Sep
15
2010

 

It has been a long time since Java was introduced and Java is no longer the darling it once was in the web-app arena or applets; partly because much of its functionality has now been replaced by Flash and Javascript.  Although Java is still a force in the back-end/server side and enterprise arena, you don’t see much Java applets around on the web nowadays.   Lately there are renewed interest for Java because of Android but that’s another story.

For a long time I have been using Microsoft Visual J++ and Symantec Visual Cafe to create applets. Those two products have been dead for a while now and I finally to convert some of my existing applets to Eclipse.  I  found it to be a pleasure to use for Java applet development. Of course Eclipse was originally built as an IDE for Java, so why did it take me so long to switch?  Who knows?  Comfort-zone, no-time, etc.

Anyway, here’s a short guide to converting or creating applet in Eclipse.

The Eclipse version I use is shown below:

Importing Existing Project

In general, importing an existing project is straightforward.  Create a new project (File->New->Java Project) or select Java Project from the list. Enter the desired project name, and select Create From Existing Source, then browse to your existing directory.

The project will be created and files in the directory will be listed.

If there are unused .java files lying around in your project directory, back them up and remove from the list, because Eclipse will likely to complain with error(s).

Running The Applet

Goto menu > Run->Run As->Java Applet.

Adding Parameters

Goto menu > Run-> Run Configurations.

Chose the main class in the Main tab (if not already selected by default).  Add parameters in the Parameters tab.  Applet dimensions is also specified in the Parameters tab.

Creating JAR

Creating JAR file for Applet is straightforward although the process can be confusing.

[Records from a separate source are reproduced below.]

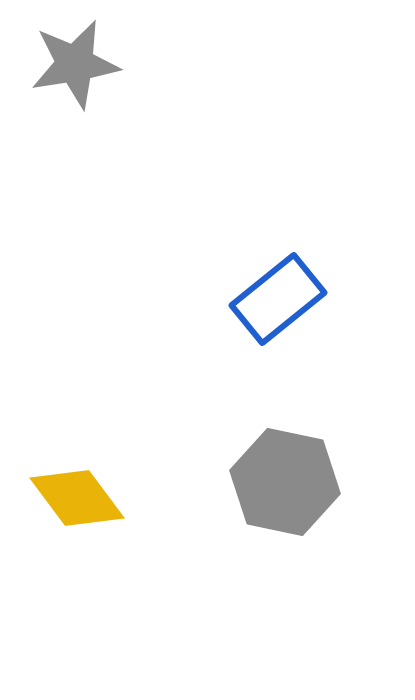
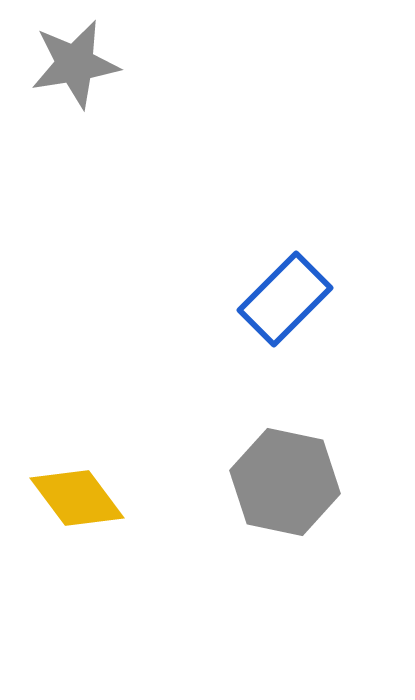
blue rectangle: moved 7 px right; rotated 6 degrees counterclockwise
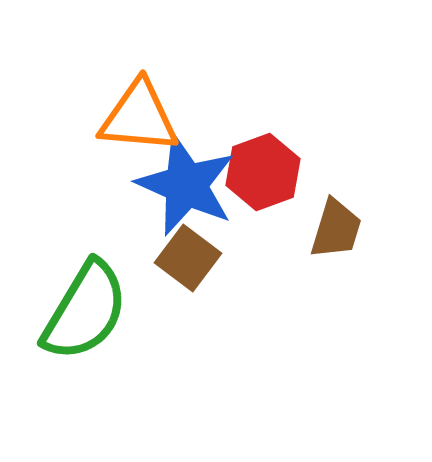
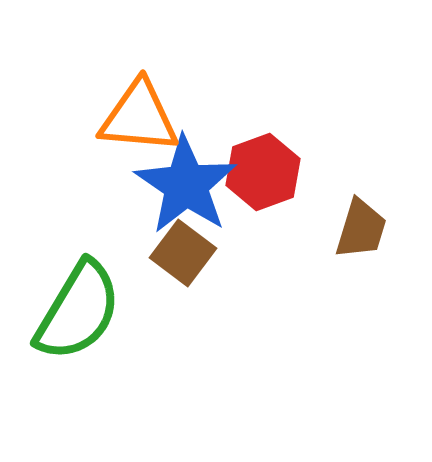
blue star: rotated 10 degrees clockwise
brown trapezoid: moved 25 px right
brown square: moved 5 px left, 5 px up
green semicircle: moved 7 px left
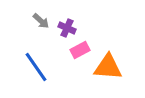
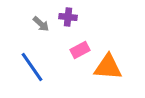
gray arrow: moved 3 px down
purple cross: moved 1 px right, 11 px up; rotated 18 degrees counterclockwise
blue line: moved 4 px left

First, make sure the project is selected in the Eclipse Package Explorer.  Then click File->Export to show this dialog below:

Select JAR file from that list, click Next.

This dialog will appear.

You should uncheck .classpath and .project since they are Eclipse project definitions.

Click Next and this dialog will appear:

Depending on the JDK, your code may produce warning and errors which wasn’t present on older JDKs.  I’d advise correcting them before building JAR files, but if you want to ignore them, then click Next.

This final dialog usually throws users off.   In that if you try to Browse the Main class field nothing is shown (there’s no class to select).  In fact, for Applets, you do not need to specify anything there, so you can leave the Main class field blank and click Finish.